_HOW TO COMPLETE THIS TASK_
Each entry is to be retyped exactly as it appears, and each image is to be dropped.

_Saved data entries_
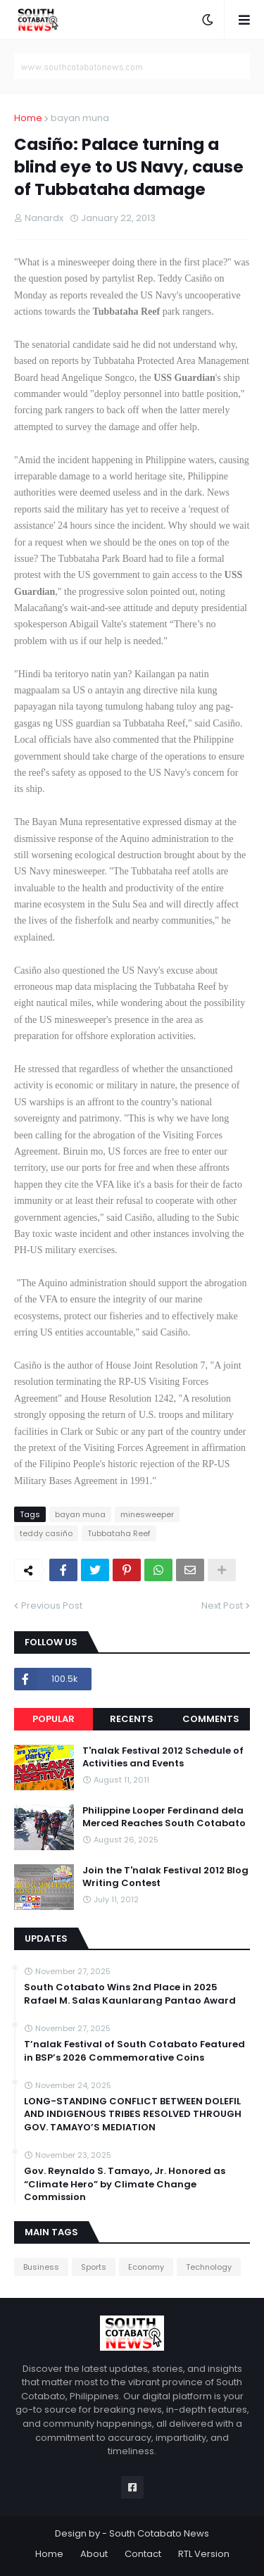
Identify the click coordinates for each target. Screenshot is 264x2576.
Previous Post (51, 1605)
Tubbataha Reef (119, 1533)
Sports (93, 2267)
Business (41, 2267)
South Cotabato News (159, 2533)
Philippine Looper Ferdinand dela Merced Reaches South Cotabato (164, 1817)
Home (28, 118)
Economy (146, 2267)
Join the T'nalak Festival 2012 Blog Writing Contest (165, 1877)
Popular (53, 1719)
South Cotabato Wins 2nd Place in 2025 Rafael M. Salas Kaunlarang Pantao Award (130, 1993)
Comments (210, 1719)
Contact (143, 2554)
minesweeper (147, 1514)
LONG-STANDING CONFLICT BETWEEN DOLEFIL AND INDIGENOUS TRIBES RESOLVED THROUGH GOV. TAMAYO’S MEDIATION (132, 2114)
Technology (209, 2267)
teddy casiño (46, 1533)
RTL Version (204, 2554)
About (94, 2554)
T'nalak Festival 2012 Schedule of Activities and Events (163, 1757)
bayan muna (80, 118)
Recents (131, 1719)
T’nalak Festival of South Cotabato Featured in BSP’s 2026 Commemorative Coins (134, 2050)
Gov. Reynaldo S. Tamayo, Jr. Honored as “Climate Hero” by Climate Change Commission (124, 2184)
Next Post (222, 1605)
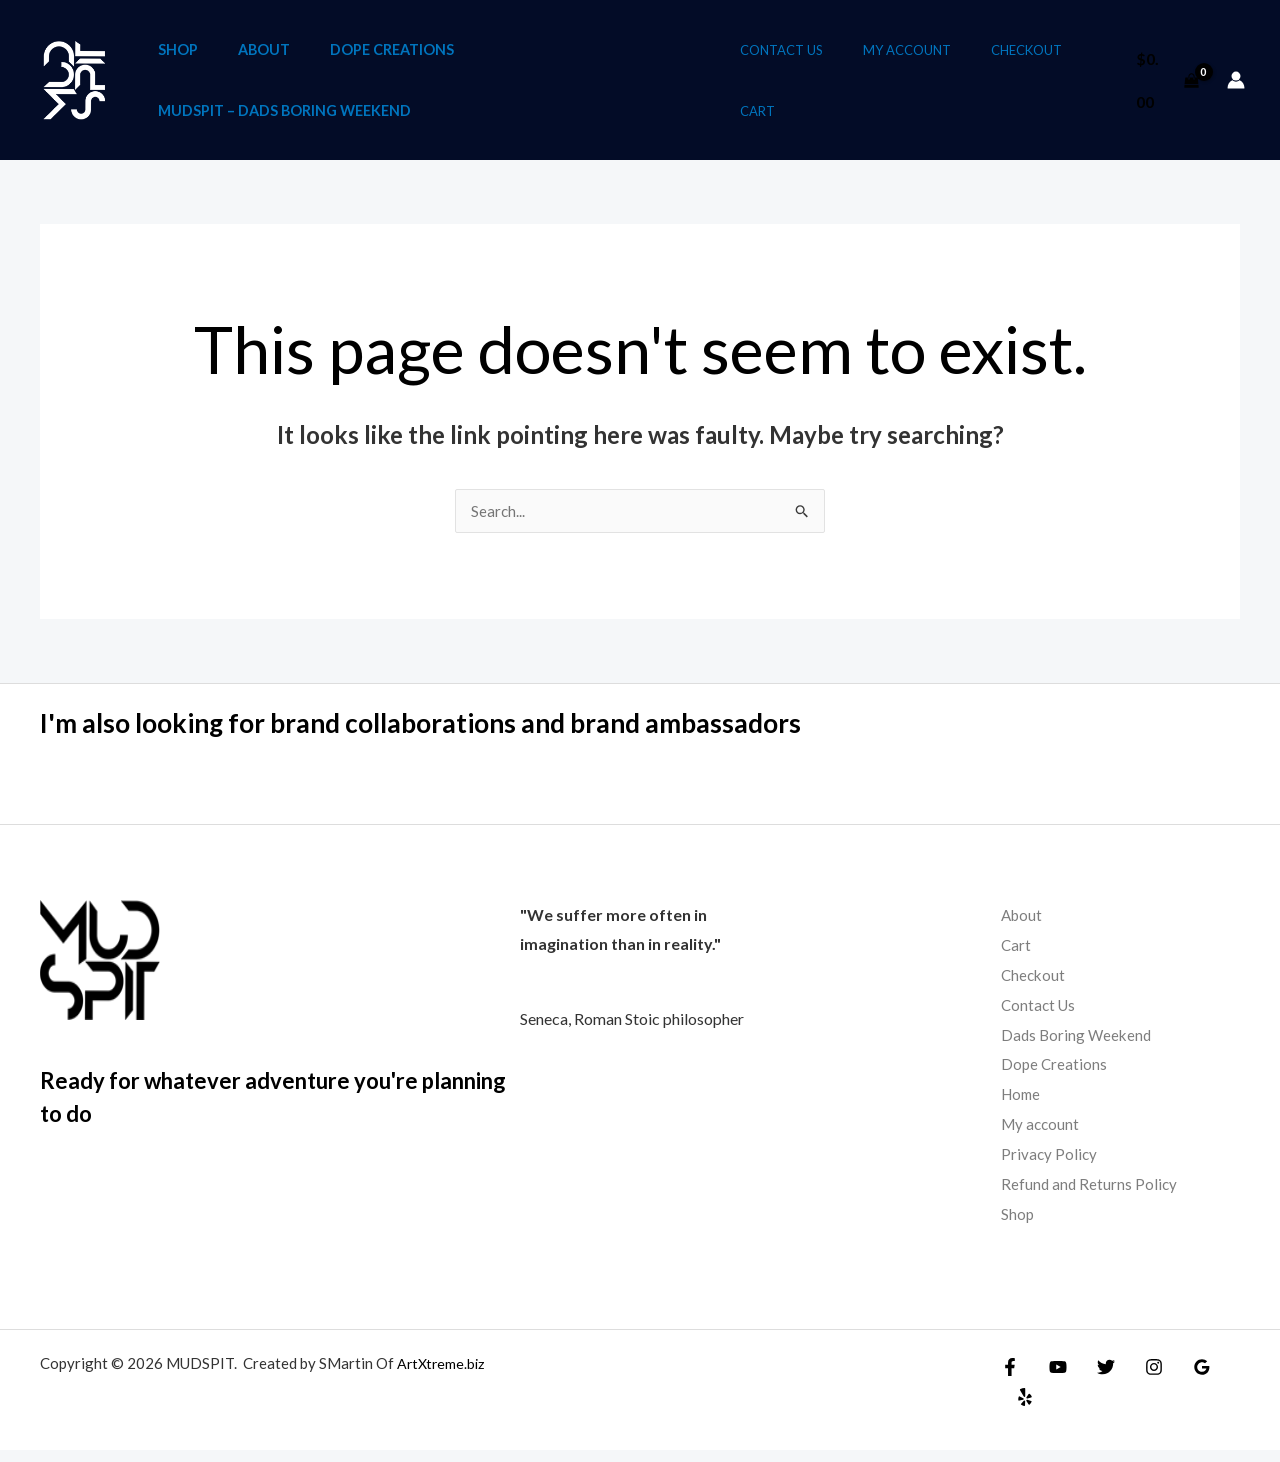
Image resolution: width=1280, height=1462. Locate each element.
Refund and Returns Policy (1090, 1196)
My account (913, 57)
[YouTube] (1053, 1379)
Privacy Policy (1050, 1166)
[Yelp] (1225, 1379)
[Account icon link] (1236, 87)
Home (1022, 1107)
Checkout (1018, 57)
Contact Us (801, 57)
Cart (777, 118)
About (263, 52)
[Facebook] (1010, 1379)
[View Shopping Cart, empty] (1165, 86)
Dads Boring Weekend (1078, 1047)
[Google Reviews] (1182, 1379)
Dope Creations (390, 52)
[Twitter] (1096, 1379)
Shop (178, 52)
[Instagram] (1139, 1379)
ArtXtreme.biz (443, 1375)
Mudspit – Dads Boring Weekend (284, 120)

_OUTPUT OF THE TASK_
Identify the click coordinates for each target. Screenshot is 264x2576.
Previous Post (51, 1605)
Tubbataha Reef (119, 1533)
Sports (93, 2267)
Business (41, 2267)
South Cotabato News (159, 2533)
Philippine Looper Ferdinand dela Merced Reaches South Cotabato (164, 1817)
Home (28, 118)
Economy (146, 2267)
Join the T'nalak Festival 2012 Blog Writing Contest (165, 1877)
Popular (53, 1719)
South Cotabato Wins 2nd Place in 2025 Rafael M. Salas Kaunlarang Pantao Award (130, 1993)
Comments (210, 1719)
Contact (143, 2554)
minesweeper (147, 1514)
LONG-STANDING CONFLICT BETWEEN DOLEFIL AND INDIGENOUS TRIBES RESOLVED THROUGH GOV. TAMAYO’S MEDIATION (132, 2114)
Technology (209, 2267)
teddy casiño (46, 1533)
RTL Version (204, 2554)
About (94, 2554)
T'nalak Festival 2012 Schedule of Activities and Events (163, 1757)
bayan muna (80, 118)
Recents (131, 1719)
T’nalak Festival of South Cotabato Featured in BSP’s 2026 Commemorative Coins (134, 2050)
Gov. Reynaldo S. Tamayo, Jr. Honored as “Climate Hero” by Climate Change Commission (124, 2184)
Next Post (222, 1605)
Image resolution: width=1280, height=1462. Locate each element.
Refund and Returns Policy (1090, 1196)
My account (913, 57)
[YouTube] (1053, 1379)
Privacy Policy (1050, 1166)
[Yelp] (1225, 1379)
[Account icon link] (1236, 87)
Home (1022, 1107)
Checkout (1018, 57)
Contact Us (801, 57)
Cart (777, 118)
About (263, 52)
[Facebook] (1010, 1379)
[View Shopping Cart, empty] (1165, 86)
Dads Boring Weekend (1078, 1047)
[Google Reviews] (1182, 1379)
Dope Creations (390, 52)
[Twitter] (1096, 1379)
Shop (178, 52)
[Instagram] (1139, 1379)
ArtXtreme.biz (443, 1375)
Mudspit – Dads Boring Weekend (284, 120)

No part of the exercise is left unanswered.